I took this from Da Carmo (page 344), not that is matters. I am going to use his curves and surface formula just to ensure the answer doesn't require any geometry answerers as I really feel this is analysis. If you would like he has the same proof in his Riemannian geometry book on page 196.
A regular parametrized curve by arc length (so it is a geodesic?) $\alpha:[0,\ell] \to S$ is a geodesic $\iff$ for every proper variation $h: [0,\ell] \times (-\epsilon, \epsilon) \to S$ of $\alpha$, $L'(0) = 0$
Here $L'(0) = -\int_0^\ell \left < A(s),V(s) \right > ds$ with $V(s) = \partial h/\partial t (s,0)$ and $A(s) = (D/\partial s) \partial h/\partial s (s,0).$
Note that $L'(0)$ is the derivative of the energy function.
Okay my question lies in $\leftarrow$. Basically he says suppose $L'(0) = 0$, then we consider the variational field $V(s) = g(s)A(s)$. Why? I thought $V$ is supposed to be generic, why would we consider only forms of $V$ like that?
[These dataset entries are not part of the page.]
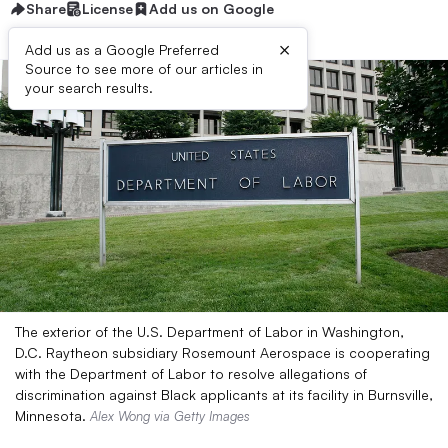
Share
License
Add us on Google
×
Add us as a Google Preferred
Source to see more of our articles in
your search results.
The exterior of the U.S. Department of Labor in Washington,
D.C. Raytheon subsidiary Rosemount Aerospace is cooperating
with the Department of Labor to resolve allegations of
discrimination against Black applicants at its facility in Burnsville,
Minnesota.
Alex Wong via Getty Images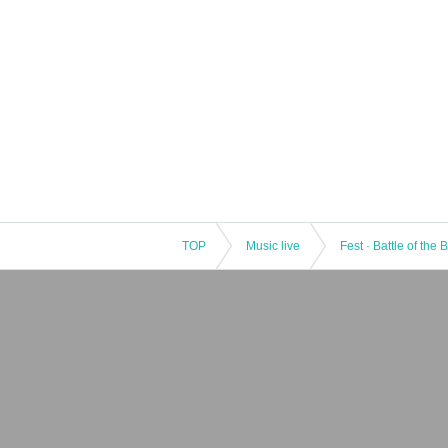
TOP
Music live
Fest · Battle of the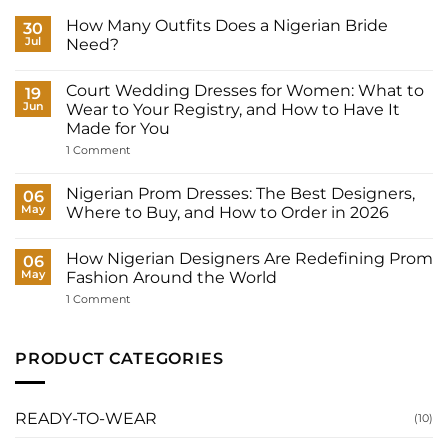
How Many Outfits Does a Nigerian Bride
30
Jul
Need?
No
Comments
Court Wedding Dresses for Women: What to
on
19
How
Jun
Wear to Your Registry, and How to Have It
Many
Made for You
Outfits
Does
on
1 Comment
a
Court
Nigerian
Wedding
Bride
Dresses
Nigerian Prom Dresses: The Best Designers,
06
Need?
for
May
Where to Buy, and How to Order in 2026
Women:
What
No
to
Comments
Wear
How Nigerian Designers Are Redefining Prom
on
06
to
Nigerian
May
Fashion Around the World
Your
Prom
Registry,
Dresses:
on
1 Comment
and
The
How
How
Best
Nigerian
to
Designers,
Designers
Have
Where
Are
PRODUCT CATEGORIES
It
to
Redefining
Made
Buy,
Prom
for
and
Fashion
You
How
Around
to
the
READY-TO-WEAR
(10)
Order
World
in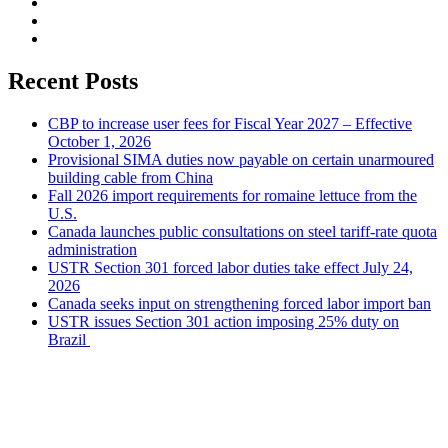
Recent Posts
CBP to increase user fees for Fiscal Year 2027 – Effective
October 1, 2026
Provisional SIMA duties now payable on certain unarmoured
building cable from China
Fall 2026 import requirements for romaine lettuce from the
U.S.
Canada launches public consultations on steel tariff-rate quota
administration
USTR Section 301 forced labor duties take effect July 24,
2026
Canada seeks input on strengthening forced labor import ban
USTR issues Section 301 action imposing 25% duty on
Brazil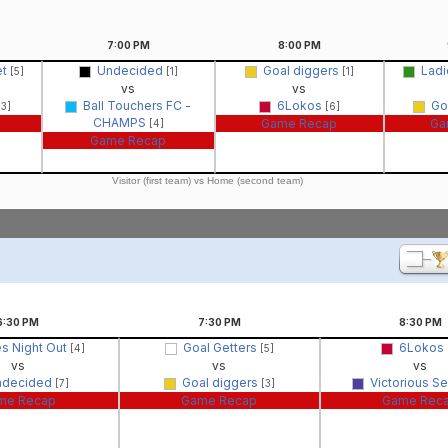
7:00
PM
8:00
PM
et
Undecided
Goal diggers
Ladi
[5]
[1]
[1]
vs
vs
Ball Touchers FC -
6Lokos
Go
[3]
[6]
CHAMPS
Game Recap
Ga
[4]
Game Recap
Visitor (first team) vs Home (second team)
6:30
PM
7:30
PM
8:30
PM
es Night Out
Goal Getters
6Lokos
[4]
[5]
vs
vs
vs
ndecided
Goal diggers
Victorious S
[7]
[3]
me Recap
Game Recap
Game Rec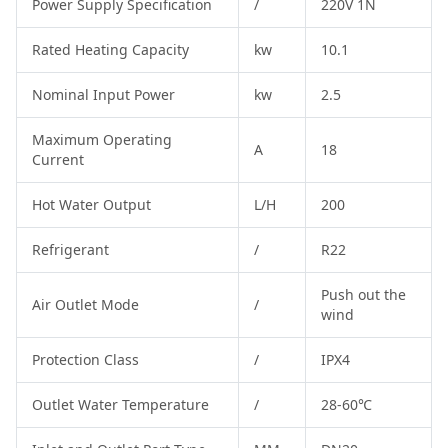
Power Supply Specification
/
220V 1N
Rated Heating Capacity
kw
10.1
Nominal Input Power
kw
2.5
Maximum Operating
A
18
Current
Hot Water Output
L/H
200
Refrigerant
/
R22
Push out the
Air Outlet Mode
/
wind
Protection Class
/
IPX4
Outlet Water Temperature
/
28-60℃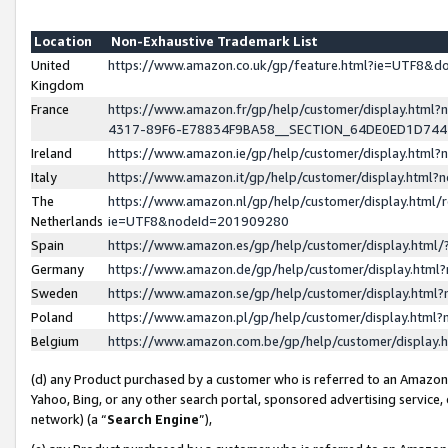
Location
Non-Exhaustive Trademark List
United
https://www.amazon.co.uk/gp/feature.html?ie=UTF8&
Kingdom
France
https://www.amazon.fr/gp/help/customer/display.ht
4317-89F6-E78834F9BA58__SECTION_64DE0ED1D74
Ireland
https://www.amazon.ie/gp/help/customer/display.ht
Italy
https://www.amazon.it/gp/help/customer/display.html
The
https://www.amazon.nl/gp/help/customer/display.html/
Netherlands
ie=UTF8&nodeId=201909280
Spain
https://www.amazon.es/gp/help/customer/display.htm
Germany
https://www.amazon.de/gp/help/customer/display.htm
Sweden
https://www.amazon.se/gp/help/customer/display.htm
Poland
https://www.amazon.pl/gp/help/customer/display.htm
Belgium
https://www.amazon.com.be/gp/help/customer/displa
(d) any Product purchased by a customer who is referred to an Amazon S
Yahoo, Bing, or any other search portal, sponsored advertising service, o
network) (a “
Search Engine
”),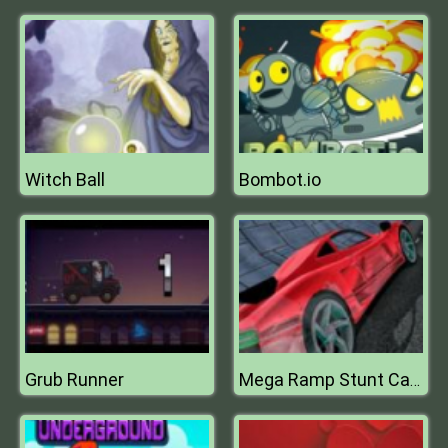
Witch Ball
Bombot.io
Grub Runner
Mega Ramp Stunt Cars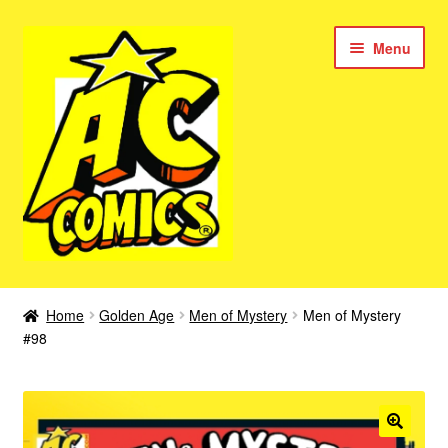
Skip
Skip
Menu
to
to
navigation
content
New Color AC Comics
Home
Golden Age
Men of Mystery
Men of Mystery
Expan
#98
Femforce
child
menu
Superbabes
Expan
AC Superheroes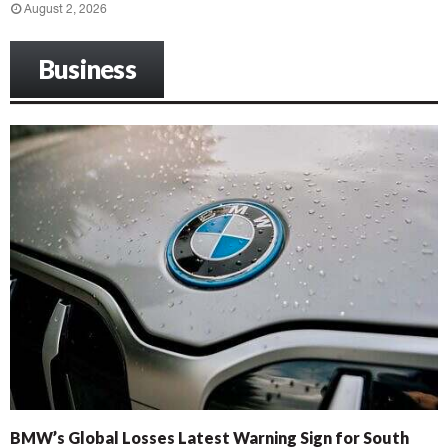
August 2, 2026
Business
BMW’s Global Losses Latest Warning Sign for South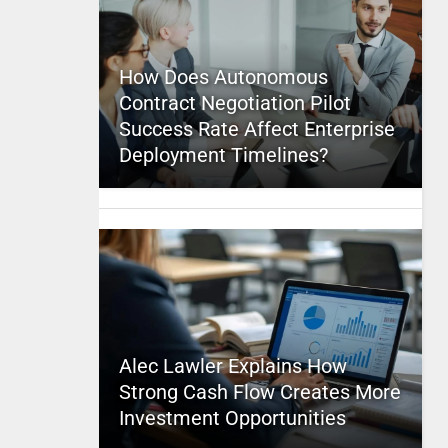
How Does Autonomous
Contract Negotiation Pilot
Success Rate Affect Enterprise
Deployment Timelines?
Alec Lawler Explains How
Strong Cash Flow Creates More
Investment Opportunities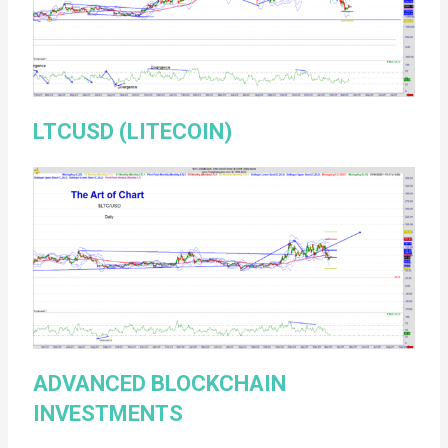
LTCUSD (LITECOIN)
ADVANCED BLOCKCHAIN
INVESTMENTS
You want to prove that if for any proper variation $L'=0$ then the curve is a geodesic. Then, you can choose any particular variation and, if that suffices to prove that the curve is a geodesic, you are done.
A similar example: a sequence converges to $L$ iff all of its subsequences converge to $L$. Proof from right to left: Take the sequence itself.